ASSIGNMENT —
Nothing but an exact reproduction of the records, pictures excluded, should be returned.

#### GIVEN RECORDS

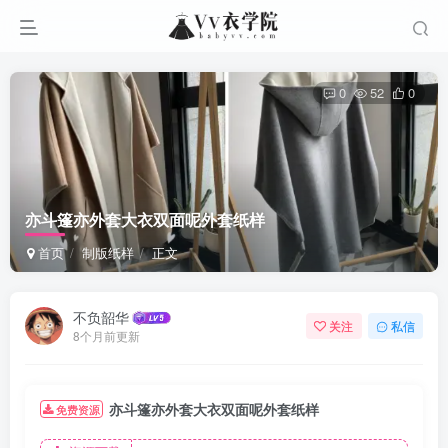
0
52
0
亦斗篷亦外套大衣双面呢外套纸样
首页
制版纸样
正文
不负韶华
关注
私信
8个月前更新
亦斗篷亦外套大衣双面呢外套纸样
免费资源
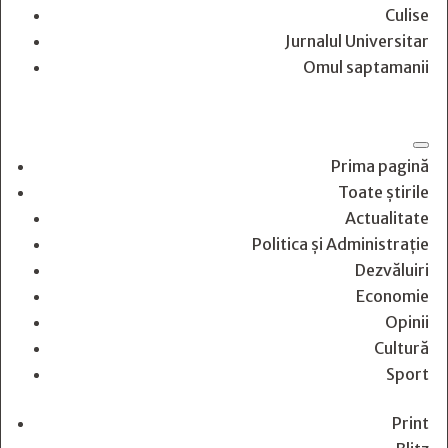
Culise
Jurnalul Universitar
Omul saptamanii
Prima pagină
Toate știrile
Actualitate
Politica și Administrație
Dezvăluiri
Economie
Opinii
Cultură
Sport
Print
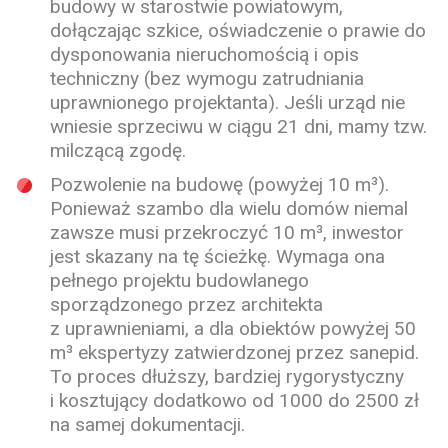
budowy w starostwie powiatowym,
dołączając szkice, oświadczenie o prawie do
dysponowania nieruchomością i opis
techniczny (bez wymogu zatrudniania
uprawnionego projektanta). Jeśli urząd nie
wniesie sprzeciwu w ciągu 21 dni, mamy tzw.
milczącą zgodę.
Pozwolenie na budowę (powyżej 10 m³).
Ponieważ szambo dla wielu domów niemal
zawsze musi przekroczyć 10 m³, inwestor
jest skazany na tę ścieżkę. Wymaga ona
pełnego projektu budowlanego
sporządzonego przez architekta
z uprawnieniami, a dla obiektów powyżej 50
m³ ekspertyzy zatwierdzonej przez sanepid.
To proces dłuższy, bardziej rygorystyczny
i kosztujący dodatkowo od 1000 do 2500 zł
na samej dokumentacji.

########

ANSWER BOX —
0
52
0
亦斗篷亦外套大衣双面呢外套纸样
首页
制版纸样
正文
不负韶华
关注
私信
8个月前更新
亦斗篷亦外套大衣双面呢外套纸样
免费资源
Culise
Jurnalul Universitar
Omul saptamanii
Prima pagină
Toate știrile
Actualitate
Politica și Administrație
Dezvăluiri
Economie
Opinii
Cultură
Sport
Print
budowy w starostwie powiatowym,
dołączając szkice, oświadczenie o prawie do
dysponowania nieruchomością i opis
techniczny (bez wymogu zatrudniania
uprawnionego projektanta). Jeśli urząd nie
wniesie sprzeciwu w ciągu 21 dni, mamy tzw.
milczącą zgodę.
Pozwolenie na budowę (powyżej 10 m³).
Ponieważ szambo dla wielu domów niemal
zawsze musi przekroczyć 10 m³, inwestor
jest skazany na tę ścieżkę. Wymaga ona
pełnego projektu budowlanego
sporządzonego przez architekta
z uprawnieniami, a dla obiektów powyżej 50
m³ ekspertyzy zatwierdzonej przez sanepid.
To proces dłuższy, bardziej rygorystyczny
i kosztujący dodatkowo od 1000 do 2500 zł
na samej dokumentacji.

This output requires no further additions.